Serious Injuries with Limited Treatment Options

Moharter was a passenger in a five-car pile-up on I-95 in 2003 that left him with herniated discs, a compressed spinal cord, and spinal swelling. He didn’t receive the medical care he needed right away. To stabilize his spine, surgeons placed a metal plate in his neck and put spacers between his vertebrae. 

“I didn't want to have any other surgeries, so my options in the 2000s were medications like opioids and fentanyl,” he said. Fentanyl is 50 to 100 times more potent than morphine.

Opioids become less effective over time and require increasing doses. Side effects include drowsiness, confusion, digestive issues, depression, and dependence, just to name a few. Eventually, Moharter, who lived in New York at the time, was in so much pain that he couldn’t work. He slept all the time, had trouble remembering things, and needed home health care. 

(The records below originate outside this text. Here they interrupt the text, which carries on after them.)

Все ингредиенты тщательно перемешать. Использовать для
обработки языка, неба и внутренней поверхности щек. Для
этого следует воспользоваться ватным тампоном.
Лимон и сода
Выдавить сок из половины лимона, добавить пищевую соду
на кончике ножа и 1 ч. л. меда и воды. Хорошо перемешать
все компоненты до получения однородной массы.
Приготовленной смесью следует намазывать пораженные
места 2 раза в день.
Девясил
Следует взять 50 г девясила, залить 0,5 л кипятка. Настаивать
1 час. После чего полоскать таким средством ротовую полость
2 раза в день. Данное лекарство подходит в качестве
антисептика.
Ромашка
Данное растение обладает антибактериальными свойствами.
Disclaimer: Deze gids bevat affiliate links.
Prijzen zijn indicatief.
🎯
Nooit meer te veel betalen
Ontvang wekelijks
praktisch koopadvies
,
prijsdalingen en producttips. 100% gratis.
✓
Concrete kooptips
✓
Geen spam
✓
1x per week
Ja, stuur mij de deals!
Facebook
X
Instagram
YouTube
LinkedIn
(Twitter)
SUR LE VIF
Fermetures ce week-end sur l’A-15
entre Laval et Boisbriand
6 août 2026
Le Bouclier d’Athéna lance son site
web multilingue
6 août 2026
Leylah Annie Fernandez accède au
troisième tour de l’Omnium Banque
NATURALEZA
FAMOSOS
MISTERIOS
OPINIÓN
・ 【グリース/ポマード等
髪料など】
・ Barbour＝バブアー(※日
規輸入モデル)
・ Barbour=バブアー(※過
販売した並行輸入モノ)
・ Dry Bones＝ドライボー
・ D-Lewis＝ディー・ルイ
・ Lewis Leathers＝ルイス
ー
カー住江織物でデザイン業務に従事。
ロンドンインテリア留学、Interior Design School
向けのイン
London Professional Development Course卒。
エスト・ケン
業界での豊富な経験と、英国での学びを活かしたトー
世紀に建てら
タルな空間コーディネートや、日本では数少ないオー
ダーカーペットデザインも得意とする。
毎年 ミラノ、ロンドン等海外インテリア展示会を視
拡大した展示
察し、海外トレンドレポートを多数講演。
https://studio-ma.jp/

“My mind just wasn't there. I see pictures of myself at family events during that time, and I don't remember being there,” he said.

Making a Change

Around 2015, Moharter told his doctors that he wanted to take less medication. He weaned off fentanyl and switched to morphine. By 2018, Moharter had gotten down to a low dose of oxycodone. In 2019, Moharter moved to Raleigh, NC and started coming to Duke, where he was asked if he’d be interested in trying spinal cord stimulation.

Spinal Cord Stimulators

Spinal cord stimulators are surgically implanted devices that use electricity to relieve certain types of chronic pain. According to Melanie Ellers, a Duke nurse practitioner who specializes in pain management, spinal cord stimulation targets specific nerves to change how they behave, how often they fire, and how the brain perceives pain signals from those nerves. As a result, you can achieve the same, if not better, pain control as you do with medication, but without the side effects or immune suppression associated with these medications, according to Ellers. 

Before the device could be permanently implanted, Moharter needed to complete a six-day trial.

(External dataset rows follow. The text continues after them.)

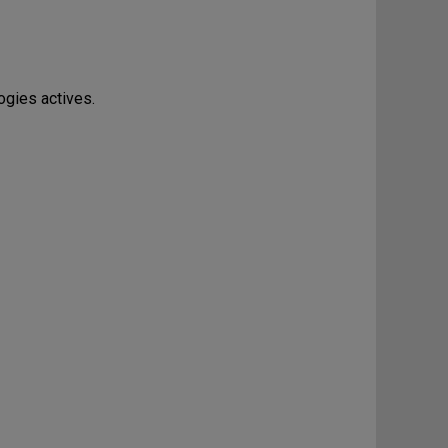
ogies actives.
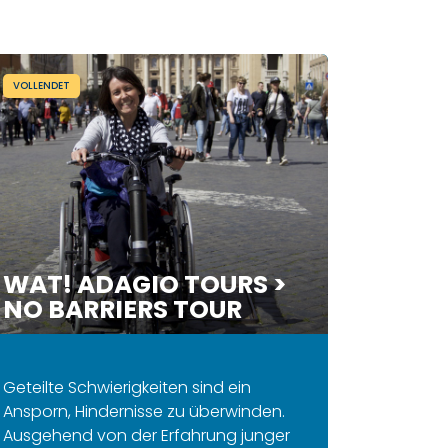
VOLLENDET
WAT! ADAGIO TOURS >
NO BARRIERS TOUR
Geteilte Schwierigkeiten sind ein
Ansporn, Hindernisse zu überwinden.
Ausgehend von der Erfahrung junger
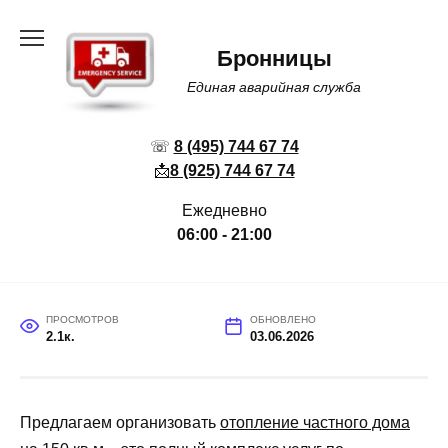
Перейти
к
Бронницы
содержанию
Единая аварийная служба
☏
8 (495) 744 67 74
📩
8 (925) 744 67 74
Ежедневно
06:00 - 21:00
ПРОСМОТРОВ
ОБНОВЛЕНО
2.1к.
03.06.2026
Предлагаем организовать
отопление частного дома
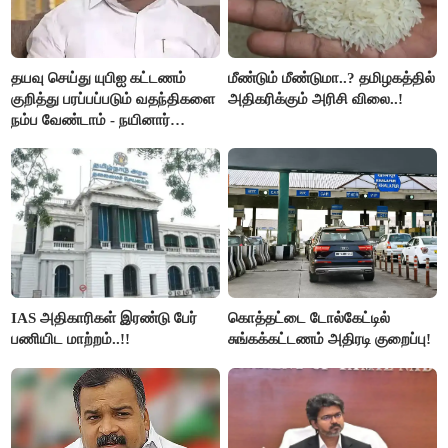
தயவு செய்து யுபிஐ கட்டணம்
மீண்டும் மீண்டுமா..? தமிழகத்தில்
குறித்து பரப்பப்படும் வதந்திகளை
அதிகரிக்கும் அரிசி விலை..!
நம்ப வேண்டாம் - நயினார்
நாகேந்திரன்..!!
IAS அதிகாரிகள் இரண்டு பேர்
கொத்தட்டை டோல்கேட்டில்
பணியிட மாற்றம்..!!
சுங்கக்கட்டணம் அதிரடி குறைப்பு!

“At the end of the trial, he was a completely different person,” Ellers said. “He walked in to his appointment, whereas he was in a wheelchair before. His results were phenomenal.”

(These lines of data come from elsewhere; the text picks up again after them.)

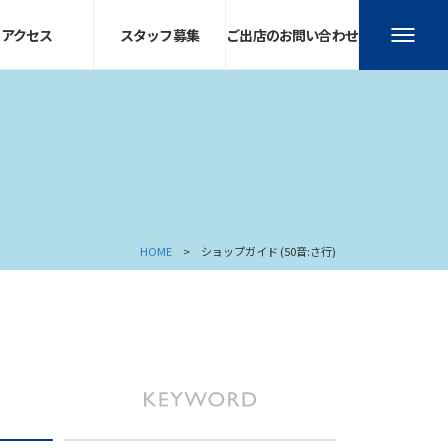
アクセス
スタッフ募集
ご出店のお問い合わせ
HOME
ショップガイド (50音:さ行)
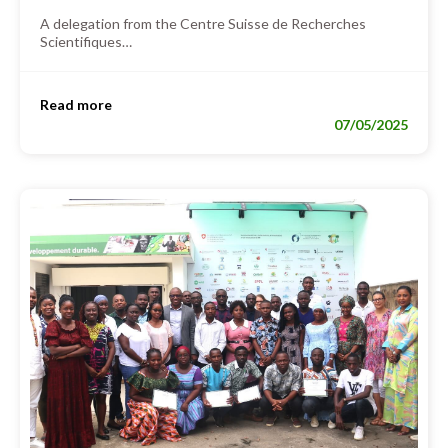
A delegation from the Centre Suisse de Recherches
Scientifiques…
Read more
07/05/2025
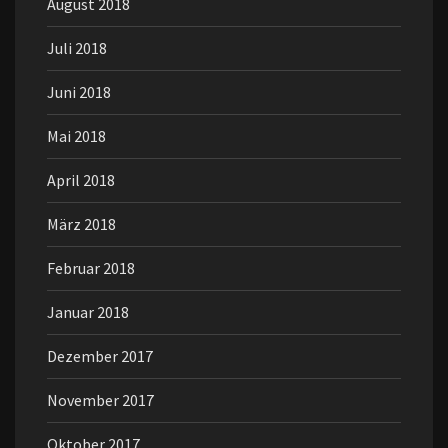
August 2018
Juli 2018
Juni 2018
Mai 2018
April 2018
März 2018
Februar 2018
Januar 2018
Dezember 2017
November 2017
Oktober 2017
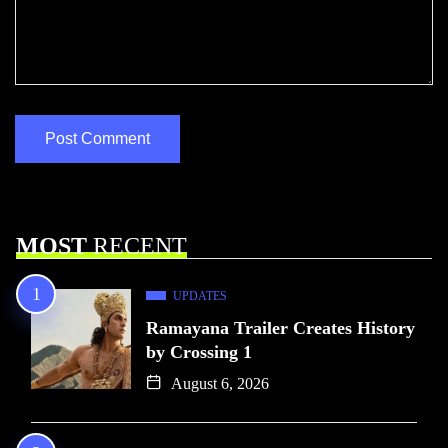
MOST
RECENT
UPDATES
Ramayana Trailer Creates History
by Crossing 1
August 6, 2026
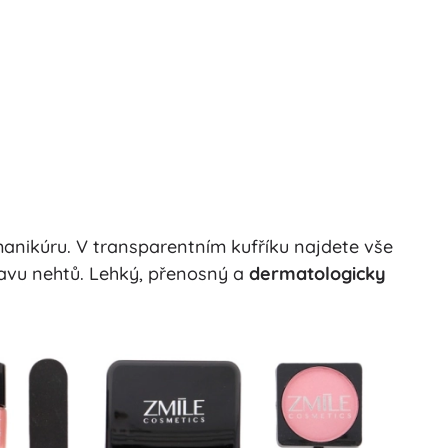
manikúru. V transparentním kufříku najdete vše
avu nehtů. Lehký, přenosný a
dermatologicky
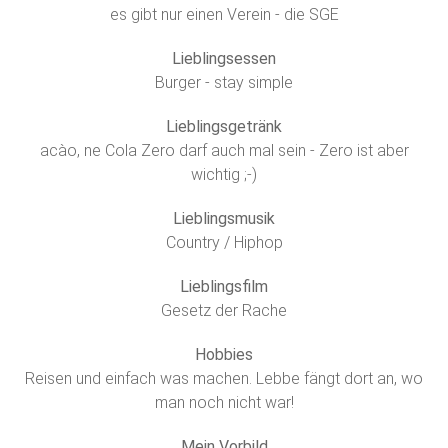
es gibt nur einen Verein - die SGE
Lieblingsessen
Burger - stay simple
Lieblingsgetränk
acào, ne Cola Zero darf auch mal sein - Zero ist aber
wichtig ;-)
Lieblingsmusik
Country / Hiphop
Lieblingsfilm
Gesetz der Rache
Hobbies
Reisen und einfach was machen. Lebbe fängt dort an, wo
man noch nicht war!
Mein Vorbild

Moharter’s spinal cord stimulator was implanted in the spring of 2021. Within weeks, his life drastically changed.

A New Way of Life

Moharter charges his stimulation device every few weeks for about 30 minutes. If he experiences consistent breakthrough pain, he goes to Duke for wireless, painless adjustments to his device programming.

Moharter, now 62, is doing things he hasn’t done in over a decade -- gardening, walking his dogs, walking without a cane, and driving. “These are big things that would not have happened had it not been for Duke offering this to me,” he said.